By Ranger Steve Mueller

The repeating call of the Whip-poor-will throughout the night is a joy and disturbance. More than one friend has told me they could not sleep when camping because the bird was incessant and loud. One said it stood on his tent. Many people look forward to hearing it but it is an uncommon treat for most. 

One flushed from under a shrub at Ody Brook where I only got a glimpse. A couple days later, it flushed from the same area and landed facing the tree trunk on an oak branch. They sit lengthwise on branches unlike most birds that stand crosswise on branches. I called a friend that wanted to see one and he arrived later in the afternoon. We flushed it again and it flew to a white pine where it landed on the branch facing the trunk. 

We were pleased with good views. They usually sleep on the ground under shrubs during the day. I have encountered them on tree branches in daylight but perhaps they had been disturbed from sleeping abodes. 

Weather was great for migration the night I last saw the one at Ody Brook. It probably departed for better breeding grounds because it has not been seen or heard since. I seldom find the mysterious treasure or hear its hidden magic song emanating from the mature forest. During migration, they are usually silent in feeding and stopover sites. Hearing their call is a good indication they have reached a suitable nesting area.

At the Howard Christensen Nature Center (HCNC) and in the surrounding Rogue River State Game Area, there is better opportunity for hearing them. The preferred habitat nature niche is a large forest tract with scattered openings and sparse forest understory. Heavy shrub vegetation on the forest floor seems to be a deterrent. They feed on large insects that are possibly most abundant below the forest canopy or in forest ecotone edges. 

They have a short beak but a mouth when opened is as wide as the head and used to scoop flying insects from the air. Insect abundance has declined for many reasons and so have Eastern Whip-poor-wills. Their population might be increasing in some areas due to reforestation and associated insect abundance. Forests along Lake Michigan have recorded higher occurrence and that might be a result of large forest tracts with scattered open areas. The dune country often has an open understory with scattered clearings throughout the forest. 

Increasing use of insecticides and herbicides to meet the needs of our growing human population is considered a hazard that eliminates essential food needed for bird and wildlife survival. Reforestation and habitat management for hunting on public lands has been helpful for the whip-poor-wills. Their population might be increasing in some areas and declining in others. 

Consider an after-dusk drive to the Rogue River State Game Area and stop at one of the North Country Trail parking areas along Red Pine Drive between 18 and 20-Mile Roads, near the Rogue River, or HCNC. Extensive deciduous oak forest or mixed hardwood/pine forest are places to hear their call. Seeing them is not likely. 

A few years ago, I heard a stuttering individual in a mesic forest near a marsh where it repeatedly called whip-whip-whip-poor-will. I returned in succeeding years but have not heard that particular bird. 

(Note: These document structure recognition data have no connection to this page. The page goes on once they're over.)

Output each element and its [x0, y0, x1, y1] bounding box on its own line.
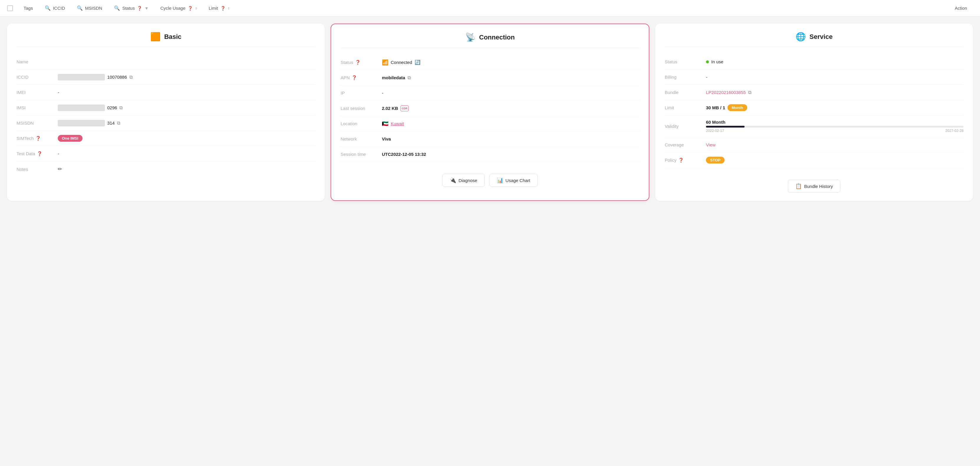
iccid-label: ICCID	[53, 6, 65, 11]
imei-label: IMEI	[16, 90, 58, 95]
iccid-value: 10070886 ⧉	[58, 74, 315, 80]
limit-sort-icon[interactable]: ↕	[228, 6, 229, 10]
validity-end-date: 2027-02-28	[945, 129, 964, 133]
msisdn-label: MSISDN	[85, 6, 102, 11]
session-time-value: UTC2022-12-05 13:32	[382, 152, 640, 157]
iccid-mask-bar	[58, 74, 105, 80]
iccid-search-icon[interactable]: 🔍	[45, 5, 51, 11]
last-session-label: Last session	[340, 106, 382, 111]
msisdn-search-icon[interactable]: 🔍	[77, 5, 83, 11]
svc-status-label: Status	[665, 59, 706, 64]
test-data-help-icon[interactable]: ❓	[37, 151, 43, 156]
header-iccid: 🔍 ICCID	[39, 5, 71, 11]
service-card-header: 🌐 Service	[665, 32, 964, 47]
limit-help-icon[interactable]: ❓	[220, 6, 225, 11]
kuwait-flag-icon: 🇰🇼	[382, 121, 388, 127]
bundle-field-row: Bundle LP20220216003855 ⧉	[665, 85, 964, 100]
bundle-history-label: Bundle History	[804, 184, 833, 189]
status-search-icon[interactable]: 🔍	[114, 5, 120, 11]
validity-start-date: 2022-02-17	[706, 129, 724, 133]
msisdn-suffix: 314	[107, 121, 115, 126]
name-field-row: Name	[16, 54, 315, 70]
last-session-field-row: Last session 2.02 KB CDR	[340, 101, 640, 116]
apn-text: mobiledata	[382, 75, 405, 80]
test-data-value: -	[58, 151, 315, 156]
connection-buttons: 🔌 Diagnose 📊 Usage Chart	[340, 169, 640, 187]
cycle-usage-help-icon[interactable]: ❓	[188, 6, 193, 11]
apn-help-icon[interactable]: ❓	[352, 75, 357, 80]
notes-label: Notes	[16, 167, 58, 172]
apn-copy-icon[interactable]: ⧉	[407, 75, 411, 80]
billing-value: -	[706, 75, 964, 80]
test-data-field-row: Test Data ❓ -	[16, 146, 315, 161]
simtech-field-row: SIMTech ❓ One IMSI	[16, 131, 315, 146]
header-bar: Tags 🔍 ICCID 🔍 MSISDN 🔍 Status ❓ ▼ Cycle…	[0, 0, 980, 16]
header-status: 🔍 Status ❓ ▼	[108, 5, 154, 11]
connection-icon: 📡	[465, 32, 476, 42]
billing-field-row: Billing -	[665, 70, 964, 85]
bundle-link[interactable]: LP20220216003855	[706, 90, 746, 95]
imsi-suffix: 0296	[107, 105, 117, 110]
location-field-row: Location 🇰🇼 Kuwait	[340, 116, 640, 131]
diagnose-button[interactable]: 🔌 Diagnose	[442, 174, 484, 187]
conn-status-label: Status ❓	[340, 60, 382, 65]
bundle-history-button[interactable]: 📋 Bundle History	[788, 180, 840, 192]
last-session-text: 2.02 KB	[382, 106, 398, 111]
imsi-label: IMSI	[16, 105, 58, 110]
conn-status-text: Connected	[391, 60, 412, 65]
coverage-value: View	[706, 142, 964, 147]
svc-status-text: In use	[711, 59, 723, 64]
validity-progress-fill	[706, 126, 745, 127]
status-filter-icon[interactable]: ▼	[145, 6, 148, 11]
main-content: 🟧 Basic Name ICCID 10070886 ⧉ IMEI -	[0, 16, 980, 208]
apn-field-row: APN ❓ mobiledata ⧉	[340, 70, 640, 86]
status-label: Status	[122, 6, 135, 11]
in-use-dot	[706, 60, 709, 63]
notes-edit-icon[interactable]: ✏	[58, 166, 62, 172]
select-all-checkbox[interactable]	[7, 5, 13, 11]
header-action: Action	[949, 6, 973, 11]
cycle-usage-sort-icon[interactable]: ↕	[195, 6, 197, 10]
session-time-label: Session time	[340, 152, 382, 157]
apn-value: mobiledata ⧉	[382, 75, 640, 80]
usage-chart-button[interactable]: 📊 Usage Chart	[489, 174, 538, 187]
basic-icon: 🟧	[150, 32, 161, 41]
ip-value: -	[382, 91, 640, 95]
policy-help-icon[interactable]: ❓	[678, 157, 684, 163]
status-help-icon[interactable]: ❓	[137, 6, 142, 11]
basic-title: Basic	[164, 33, 181, 41]
policy-value: STOP	[706, 157, 964, 164]
conn-status-field-row: Status ❓ 📶 Connected 🔄	[340, 55, 640, 70]
policy-field-row: Policy ❓ STOP	[665, 153, 964, 168]
simtech-value: One IMSI	[58, 135, 315, 142]
bundle-copy-icon[interactable]: ⧉	[748, 90, 751, 95]
service-card: 🌐 Service Status In use Billing - Bundle…	[655, 24, 973, 201]
policy-stop-badge: STOP	[706, 157, 725, 164]
simtech-help-icon[interactable]: ❓	[35, 136, 41, 141]
imei-field-row: IMEI -	[16, 85, 315, 100]
service-icon: 🌐	[795, 32, 806, 41]
coverage-label: Coverage	[665, 142, 706, 147]
imsi-field-row: IMSI 0296 ⧉	[16, 100, 315, 116]
location-link[interactable]: Kuwait	[391, 121, 404, 126]
action-label: Action	[955, 6, 967, 11]
limit-field-row: Limit 30 MB / 1 Month	[665, 100, 964, 116]
limit-label: Limit	[665, 105, 706, 110]
imsi-masked: 0296	[58, 105, 117, 111]
tags-label: Tags	[24, 6, 33, 11]
msisdn-value: 314 ⧉	[58, 120, 315, 126]
header-tags: Tags	[18, 6, 39, 11]
imsi-copy-icon[interactable]: ⧉	[119, 105, 123, 110]
conn-status-help-icon[interactable]: ❓	[355, 60, 361, 65]
validity-text: 60 Month	[706, 119, 964, 125]
diagnose-label: Diagnose	[458, 178, 477, 183]
msisdn-masked: 314	[58, 120, 115, 126]
basic-card: 🟧 Basic Name ICCID 10070886 ⧉ IMEI -	[7, 24, 325, 201]
coverage-view-link[interactable]: View	[706, 142, 715, 147]
iccid-copy-icon[interactable]: ⧉	[129, 75, 133, 80]
imei-value: -	[58, 90, 315, 95]
cdr-icon[interactable]: CDR	[401, 105, 409, 111]
msisdn-copy-icon[interactable]: ⧉	[117, 121, 120, 126]
imsi-mask-bar	[58, 105, 105, 111]
refresh-icon[interactable]: 🔄	[415, 59, 420, 65]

Some year I might flush a parent from its two-egg nest. That will require time afield during late May to mid-June. The nests are reported to be on the ground under low shrub branches but are not next to the trunk. Unlike most birds, they do not use material to construct a nest. Eggs are laid on existing dead leaves with no bowl or cavity shaping. After about three weeks of incubation, young hatch and are fed by parents for three weeks until fledging. 

A well-camouflaged adult will sit tight on the nest as I walk past unless I come too close. Perhaps I have passed within feet while the secretive bird watches me obliviously wandering though the forest. Maybe my grandchild will discover a bird on the nest and alert me. Spend time with kids discovering. 

Natural history questions or topic suggestions can be directed to Ranger Steve (Mueller) at odybrook@chartermi.net – Ody Brook Nature Sanctuary, 13010 Northland Dr. Cedar Springs, MI 49319 or call 616-696-1753.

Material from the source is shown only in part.